The suicides of Romeo and Juliet are surrounded in matters that deal with the families’ hatred toward one another. Juliet expresses herself in Act II Scene II, she mentions that both her and Romeo must defy their names in order for the two to be together: “O Romeo, Romeo! Wherefore art thou Romeo? Deny thy father and refuse thy name” (Shakespeare 33-34). Juliet is proclaiming that the love shared between her and Romeo cannot be expressed in public, due to the ongoing, seemingly everlasting feud between the Montagues and Capulets. Shakespeare treats these deaths in a very climatic way, he almost wants you to think “Dang, all of these teens lives are being taken from them just because of a feud that they probably know nothing about.”
While Romeo’s suicide has to do with family related issues, Mercutio’s murder deals with personal disputes between himself, Romeo and Tybalt.
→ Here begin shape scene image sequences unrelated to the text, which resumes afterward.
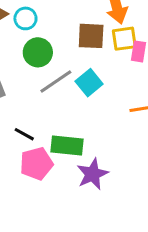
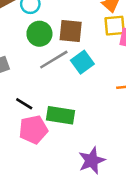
brown square: (91, 36) -> (71, 31), moved
purple star: (92, 174) -> (92, 160), moved

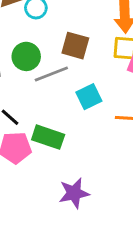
green circle: (39, 34) -> (26, 56), moved
cyan square: (82, 62) -> (89, 97), moved

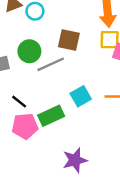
cyan square: (89, 97) -> (81, 96), moved
green rectangle: (48, 137) -> (51, 116), turned -40

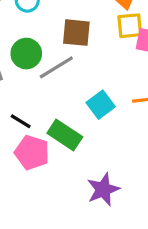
green rectangle: (51, 116) -> (65, 135), turned 65
pink pentagon: (25, 126) -> (32, 153), turned 30

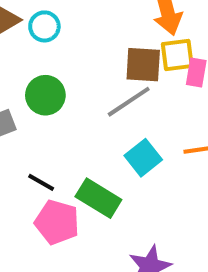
brown square: (76, 33) -> (143, 65), moved
gray line: (56, 67) -> (129, 102), moved

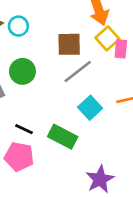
yellow square: (177, 55) -> (107, 38), turned -30
brown square: (143, 65) -> (69, 44), moved
pink pentagon: (57, 222) -> (19, 157), moved

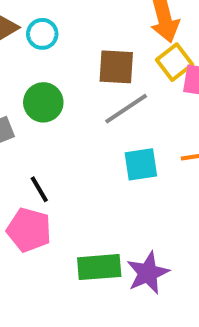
cyan square: (90, 108) -> (141, 164), turned 30
black line: (24, 129) -> (39, 189), turned 30
green rectangle: (63, 137) -> (99, 267), moved, turned -36

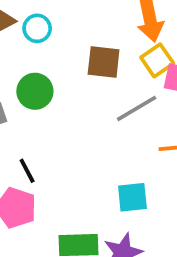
gray line: (126, 109) -> (137, 108), moved
cyan square: (141, 164) -> (132, 197), moved

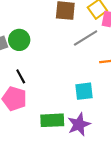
green circle: (35, 91) -> (19, 40), moved

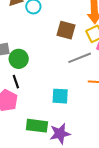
green circle: (19, 40) -> (19, 59), moved
cyan square: (84, 91) -> (60, 96), moved

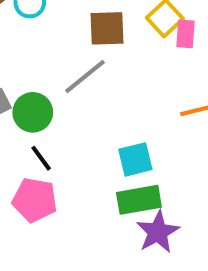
gray line: (80, 58) -> (85, 76), moved
green rectangle: (37, 126) -> (139, 200), moved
Mercutio fights for Romeo in Act III Scene I, when Tybalt issues the challenge; this is right after his marriage with Juliet, so he has reason to care for Tybalt: “O calm dishonourable, vile submission! Alla stoccata carries it away. (draws his sword) Tybalt, you ratcatcher, will you walk?” (Shakespeare 44-46). Mercutio is obviously willing to fight for Romeo, as he challenges and insults Tybalt. Shakespeare treats this death as something to build plot, something to build tension and make the later killing of Tybalt more impactful.
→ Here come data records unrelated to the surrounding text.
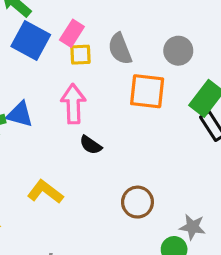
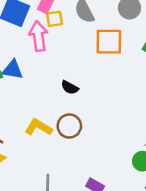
pink arrow: (73, 104) -> (38, 36), moved
brown circle: (137, 202) -> (69, 126), moved

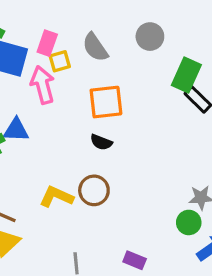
orange square: (109, 42) -> (106, 102), moved
black semicircle: (70, 88) -> (101, 142), moved

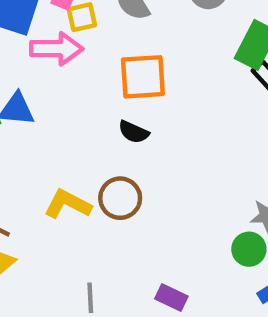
pink arrow: (43, 85) -> (57, 49), turned 102

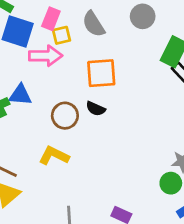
brown circle: (120, 198) -> (65, 116), moved

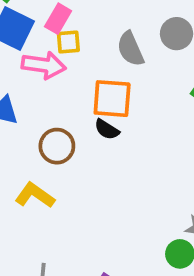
gray semicircle: (94, 24) -> (130, 49), moved
black semicircle: (96, 109) -> (107, 129), moved

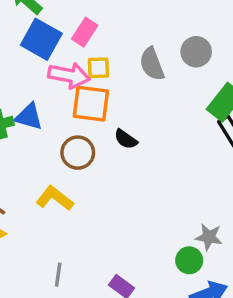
yellow square: (68, 42) -> (98, 68), moved
orange square: (112, 99) -> (91, 104), moved

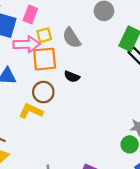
gray semicircle: (152, 64) -> (72, 38), moved
yellow L-shape: (55, 198) -> (31, 111), moved

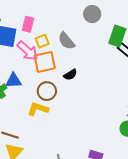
pink arrow: (27, 44) -> (28, 51), turned 50
black semicircle: (72, 77) -> (70, 75), turned -48

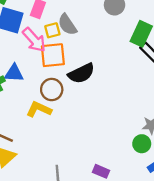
gray semicircle: (66, 41) -> (67, 25), moved
black semicircle: (70, 75) -> (81, 73), size x1.6

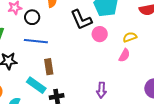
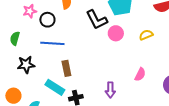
pink semicircle: (124, 55) -> (140, 74), moved
purple arrow: (101, 90) -> (110, 90), moved

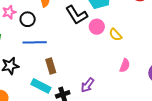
yellow semicircle: (146, 35) -> (115, 35), moved, turned -104
purple arrow: (110, 90) -> (87, 85), moved, turned 42

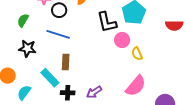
pink semicircle: (125, 66) -> (136, 86), size x1.6

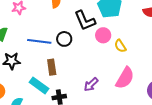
black circle: (59, 10) -> (64, 39), moved
purple arrow: (94, 92) -> (91, 85), moved

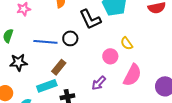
pink circle: (103, 35) -> (110, 56), moved
brown rectangle: (52, 67) -> (59, 67), turned 49
cyan rectangle: (39, 85) -> (47, 86), turned -54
Mercutio’s death has been proven to be under personal circumstances, Tybalt’s murder is surrounded by moral issues. Staying in Act III Scene I, Romeo feels he has a need to slay Tybalt after Tybalt has killed Romeo’s good friend Mercutio. “Alive in triumph—and Mercutio slain! Away to heaven, respective lenity, And fire-eyed fury be my conduct now.
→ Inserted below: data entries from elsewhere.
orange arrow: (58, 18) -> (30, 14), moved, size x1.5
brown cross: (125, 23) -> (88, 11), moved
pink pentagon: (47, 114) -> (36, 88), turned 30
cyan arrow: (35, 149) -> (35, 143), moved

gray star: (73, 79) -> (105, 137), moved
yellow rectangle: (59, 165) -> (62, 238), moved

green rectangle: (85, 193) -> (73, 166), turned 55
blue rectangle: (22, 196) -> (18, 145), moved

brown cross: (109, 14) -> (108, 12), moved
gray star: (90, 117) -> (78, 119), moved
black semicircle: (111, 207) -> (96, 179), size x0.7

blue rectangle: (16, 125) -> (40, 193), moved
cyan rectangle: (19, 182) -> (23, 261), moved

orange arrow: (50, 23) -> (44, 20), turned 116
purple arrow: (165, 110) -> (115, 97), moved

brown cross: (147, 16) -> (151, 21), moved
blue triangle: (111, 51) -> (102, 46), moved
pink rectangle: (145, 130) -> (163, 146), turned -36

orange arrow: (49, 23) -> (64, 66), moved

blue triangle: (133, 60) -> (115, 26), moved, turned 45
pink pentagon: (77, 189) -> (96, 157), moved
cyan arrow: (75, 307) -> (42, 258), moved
Now, Tybalt, take the “villain” back again That late thou gavest me, for Mercutio’s soul Is but a little way above our heads, Staying for thine to keep him company. Either thou or I, or both, must go with him” (Shakespeare 84-91). Romeo is saying that he is very furious at Tybalt’s actions and that it will either be Tybalt, himself or both men that will join Mercutio in death, but someone must die. Shakespeare treats this death as if it was this big, dramatic moment in the play’s progression, he wants the audience watching the play to think, “Tybalt had it coming to him.”
None of the deaths in The Tragedy of Romeo and Juliet are alike, they all surround different subjects and they all have a different impact on the the flow of the play. Romeo and Juliet’s suicides both revolve around familial issues, Romeo and Mercutio’s deaths are surrounded by personal and familial problems, and Mercutio and Tybalt’s deaths are encircled by personal and moral matters. If there is one consistency amongst all of these deaths, it is the fact that Shakespeare was trying to say that he doesn’t care how impactful in the play a character is, death can come knocking at any time; regardless if they are main characters or very obscure and have little impact to the play.